→ **Supplied data**
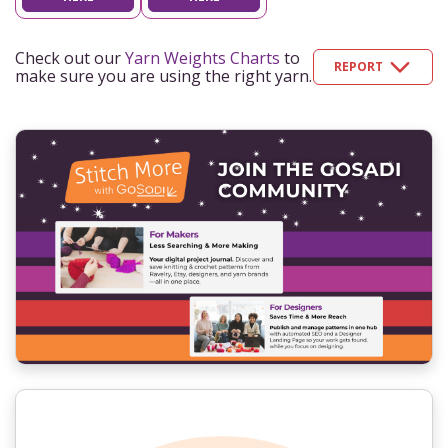
Check out our
Yarn Weights Charts
to
REPORT
make sure you are using the right yarn.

→ **Task brief**
Print, exactly and only, the lines running from the one with "Yarn Weights Charts" to the end of the data above.

→ **Expected answer**
Yarn Weights Charts
to
REPORT
make sure you are using the right yarn.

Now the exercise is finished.